Fr, 25. Mai 2018

Sieg im Video

11.04.2015 11:58

"Richtig stark!" Eis-Bullen voll auf Titelkurs

Red Bull Salzburg fehlen in der Erste Bank Eishockey Liga (EBEL) nur noch zwei Siege zum sechsten Meistertitel. Dank des 5:4-Auswärtserfolges am Freitag in Wien gegen die Vienna Capitals (siehe Video oben) können die Bullen am Sonntag mit Heimvorteil für eine 3:0-Führung in der "best of seven"-Finalserie und damit wohl für eine Vorentscheidung in der Erste Bank Eishockey Liga sorgen.

Ein 0:3 hat in Österreich erst einmal eine Mannschaft wettgemacht, als die Black Wings Linz im Halbfinale 2010 gegen die Vienna Capitals nach drei Niederlagen zu Beginn doch noch den Aufstieg ins Finale geschafft hatten.

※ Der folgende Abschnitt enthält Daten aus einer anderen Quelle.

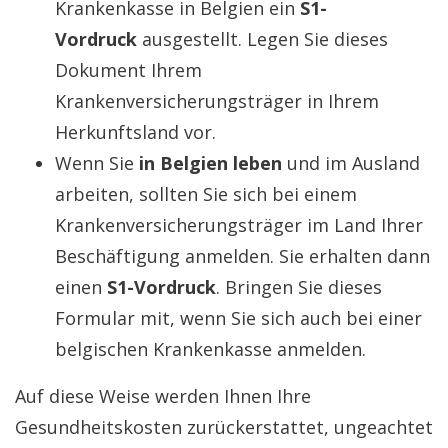
Krankenkasse in Belgien ein
S1-
Vordruck
ausgestellt. Legen Sie dieses
Dokument Ihrem
Krankenversicherungsträger in Ihrem
Herkunftsland vor.
Wenn Sie
in Belgien leben
und im Ausland
arbeiten, sollten Sie sich bei einem
Krankenversicherungsträger im Land Ihrer
Beschäftigung anmelden. Sie erhalten dann
einen
S1-Vordruck
. Bringen Sie dieses
Formular mit, wenn Sie sich auch bei einer
belgischen Krankenkasse anmelden.
Auf diese Weise werden Ihnen Ihre
Gesundheitskosten zurückerstattet, ungeachtet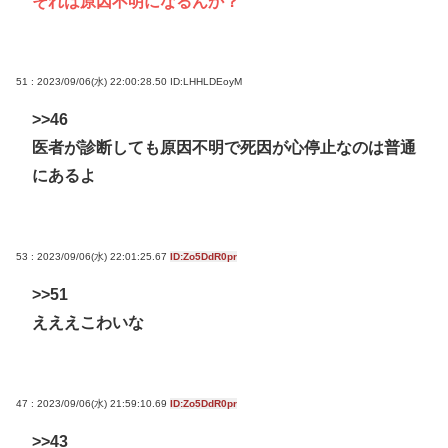
それは原因不明になるんか？
51 : 2023/09/06(水) 22:00:28.50
ID:LHHLDEoyM
>>46
医者が診断しても原因不明で死因が心停止なのは普通
にあるよ
53 : 2023/09/06(水) 22:01:25.67
ID:Zo5DdR0pr
>>51
えええこわいな
47 : 2023/09/06(水) 21:59:10.69
ID:Zo5DdR0pr
>>43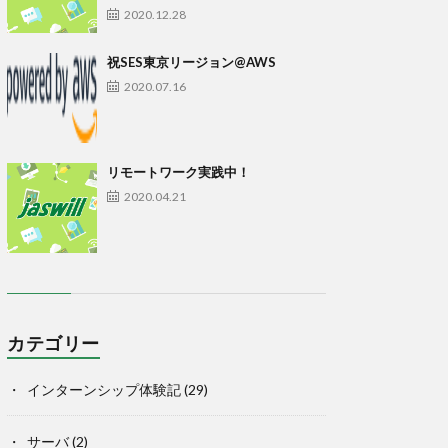
2020.12.28
祝SES東京リージョン@AWS
2020.07.16
リモートワーク実践中！
2020.04.21
カテゴリー
インターンシップ体験記
(29)
サーバ
(2)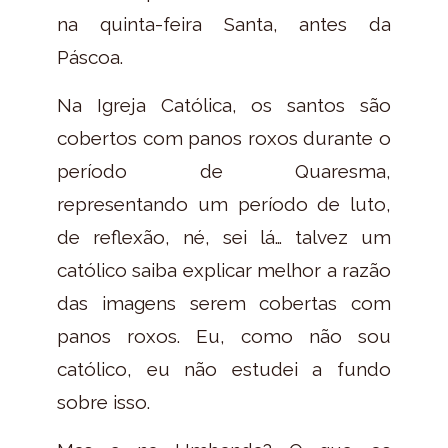
na quinta-feira Santa, antes da
Páscoa.
Na Igreja Católica, os santos são
cobertos com panos roxos durante o
período de Quaresma,
representando um período de luto,
de reflexão, né, sei lá… talvez um
católico saiba explicar melhor a razão
das imagens serem cobertas com
panos roxos. Eu, como não sou
católico, eu não estudei a fundo
sobre isso.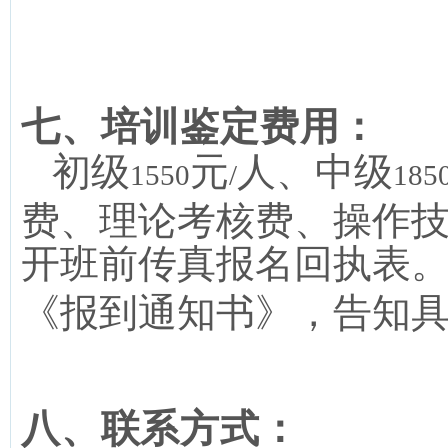
七、培训鉴定费用：
初级
元
人、中级
1550
/
185
费、理论考核费、操作
开班前传真报名回执表
《报到通知书》，告知
八、联系方式：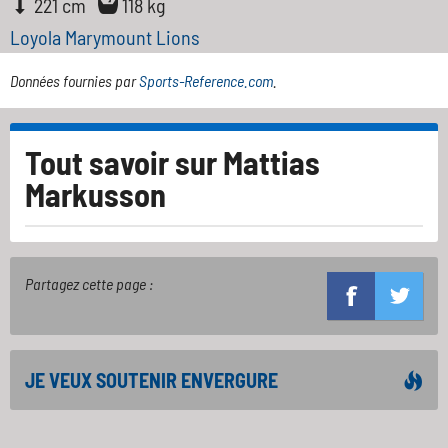
221 cm
118 kg
Loyola Marymount Lions
Données fournies par
Sports-Reference.com
.
Tout savoir sur
Mattias
Markusson
Partagez cette page :
JE VEUX SOUTENIR ENVERGURE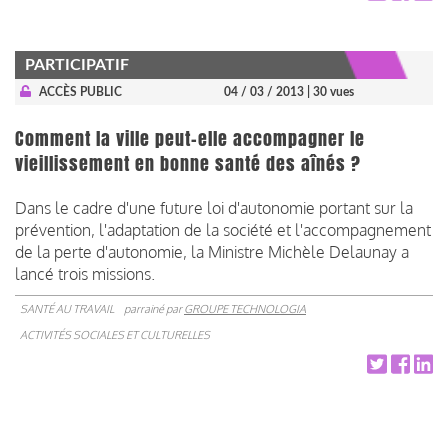
PARTICIPATIF
ACCÈS PUBLIC
04 / 03 / 2013
| 30 vues
Comment la ville peut-elle accompagner le
vieillissement en bonne santé des aînés ?
Dans le cadre d'une future loi d'autonomie portant sur la
prévention, l'adaptation de la société et l'accompagnement
de la perte d'autonomie, la Ministre Michèle Delaunay a
lancé trois missions.
SANTÉ AU TRAVAIL
parrainé par
GROUPE TECHNOLOGIA
ACTIVITÉS SOCIALES ET CULTURELLES
Pagination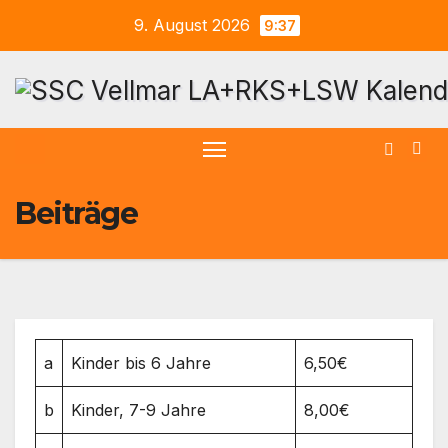
Zum
9. August 2026
9:37
Inhalt
springen
Beiträge
a
Kinder bis 6 Jahre
6,50€
b
Kinder, 7-9 Jahre
8,00€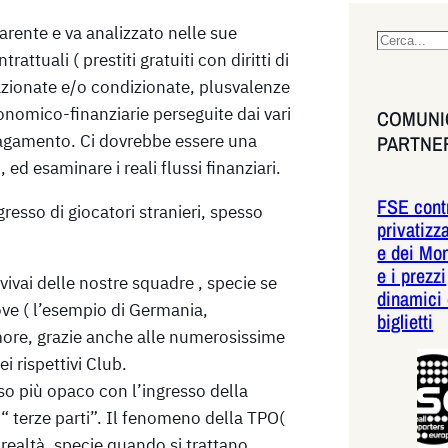
parente e va analizzato nelle sue
S
ttuali ( prestiti gratuiti con diritti di
e
lazionate e/o condizionate, plusvalenze
a
economico-finanziarie perseguite dai vari
COMUNIC
r
 pagamento. Ci dovrebbe essere una
PARTNE
c
ed esaminare i reali flussi finanziari.
h
FSE contr
resso di giocatori stranieri, spesso
privatizz
e dei Mon
e i prezzi
vai delle nostre squadre , specie se
dinamici 
dove ( l’esempio di Germania,
biglietti
imore, grazie anche alle numerosissime
i rispettivi Club.
so più opaco con l’ingresso della
e “ terze parti”. Il fenomeno della TPO(
realtà, specie quando si trattano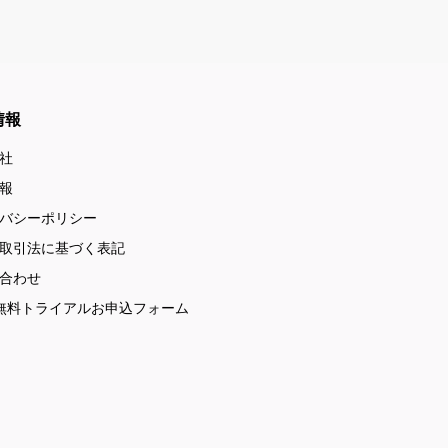
情報
社
報
バシーポリシー
取引法に基づく表記
合わせ
無料トライアルお申込フォーム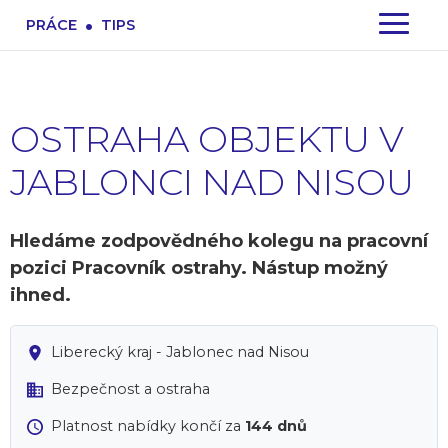
.
PRÁCE
TIPS
OSTRAHA OBJEKTU V
JABLONCI NAD NISOU
Hledáme zodpovědného kolegu na pracovní
pozici Pracovník ostrahy. Nástup možný
ihned.
Liberecký kraj - Jablonec nad Nisou
Bezpečnost a ostraha
Platnost nabídky končí za
144 dnů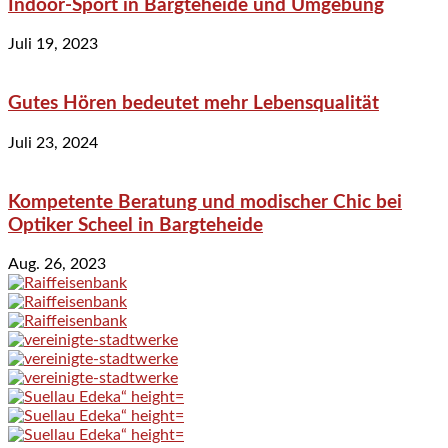
Indoor-Sport in Bargteheide und Umgebung
Juli 19, 2023
Gutes Hören bedeutet mehr Lebensqualität
Juli 23, 2024
Kompetente Beratung und modischer Chic bei
Optiker Scheel in Bargteheide
Aug. 26, 2023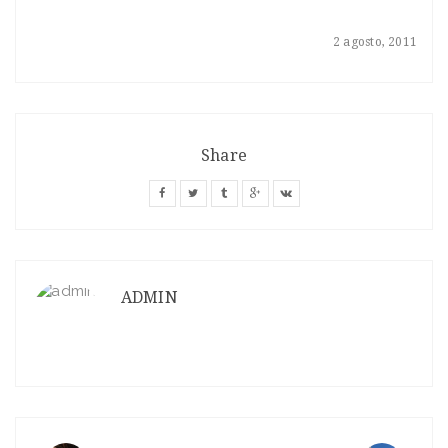
2 agosto, 2011
Share
ADMIN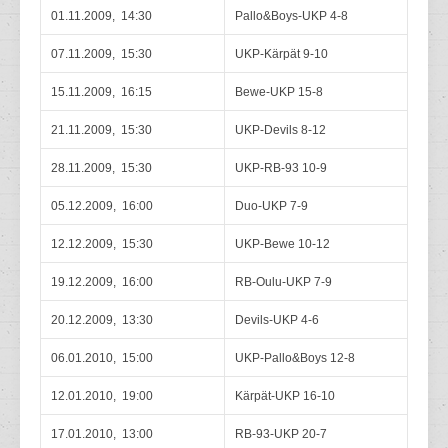
01.11.2009, 14:30
Pallo&Boys-UKP 4-8
07.11.2009, 15:30
UKP-Kärpät 9-10
15.11.2009, 16:15
Bewe-UKP 15-8
21.11.2009, 15:30
UKP-Devils 8-12
28.11.2009, 15:30
UKP-RB-93 10-9
05.12.2009, 16:00
Duo-UKP 7-9
12.12.2009, 15:30
UKP-Bewe 10-12
19.12.2009, 16:00
RB-Oulu-UKP 7-9
20.12.2009, 13:30
Devils-UKP 4-6
06.01.2010, 15:00
UKP-Pallo&Boys 12-8
12.01.2010, 19:00
Kärpät-UKP 16-10
17.01.2010, 13:00
RB-93-UKP 20-7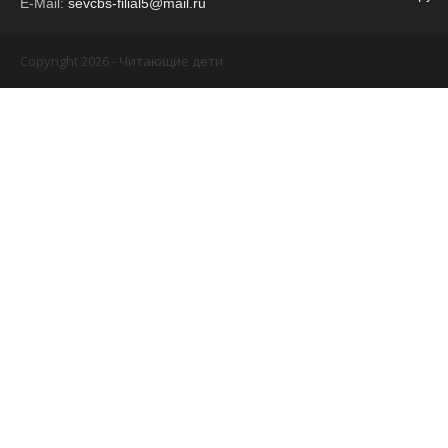
E-Mail:
sevcbs-filial5@mail.ru
Copyright 2026 - Читающие дети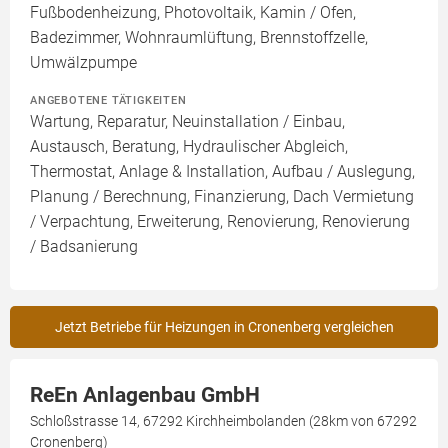
Fußbodenheizung, Photovoltaik, Kamin / Ofen,
Badezimmer, Wohnraumlüftung, Brennstoffzelle,
Umwälzpumpe
ANGEBOTENE TÄTIGKEITEN
Wartung, Reparatur, Neuinstallation / Einbau,
Austausch, Beratung, Hydraulischer Abgleich,
Thermostat, Anlage & Installation, Aufbau / Auslegung,
Planung / Berechnung, Finanzierung, Dach Vermietung
/ Verpachtung, Erweiterung, Renovierung, Renovierung
/ Badsanierung
Jetzt Betriebe für Heizungen in Cronenberg vergleichen
ReEn Anlagenbau GmbH
Schloßstrasse 14, 67292 Kirchheimbolanden (28km von 67292
Cronenberg)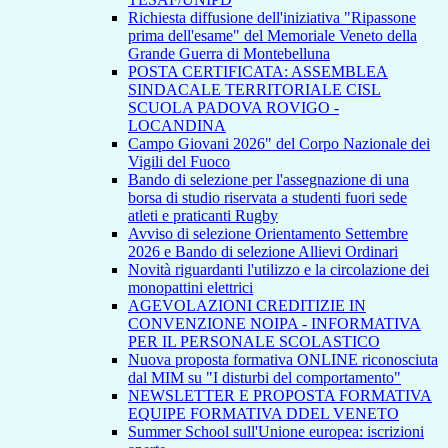
Richiesta diffusione dell'iniziativa "Ripassone
prima dell'esame" del Memoriale Veneto della
Grande Guerra di Montebelluna
POSTA CERTIFICATA: ASSEMBLEA
SINDACALE TERRITORIALE CISL
SCUOLA PADOVA ROVIGO -
LOCANDINA
Campo Giovani 2026" del Corpo Nazionale dei
Vigili del Fuoco
Bando di selezione per l'assegnazione di una
borsa di studio riservata a studenti fuori sede
atleti e praticanti Rugby
Avviso di selezione Orientamento Settembre
2026 e Bando di selezione Allievi Ordinari
Novità riguardanti l'utilizzo e la circolazione dei
monopattini elettrici
AGEVOLAZIONI CREDITIZIE IN
CONVENZIONE NOIPA - INFORMATIVA
PER IL PERSONALE SCOLASTICO
Nuova proposta formativa ONLINE riconosciuta
dal MIM su "I disturbi del comportamento"
NEWSLETTER E PROPOSTA FORMATIVA
EQUIPE FORMATIVA DDEL VENETO
Summer School sull'Unione europea: iscrizioni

Salzburg feierte den neunten Sieg in Folge und ließ sich vor 7.050 Zuschauern im ausverkauften Eissportzentrum Kagran auch von einem 1:3-Rückstand nicht aus der Ruhe bringen. "Wir freuen uns natürlich über diesen Sieg, in dem die Mannschaft viel Charakter gezeigt hat. Ich glaube, das Unterzahlspiel war heute der Schlüssel. Vor allem bei der 5-Minuten-Unterzahl haben sich alle in die Schüsse geworfen und Luka Gracnar war richtig stark", war Salzburgs Head Coach Daniel Ratushny erleichtert.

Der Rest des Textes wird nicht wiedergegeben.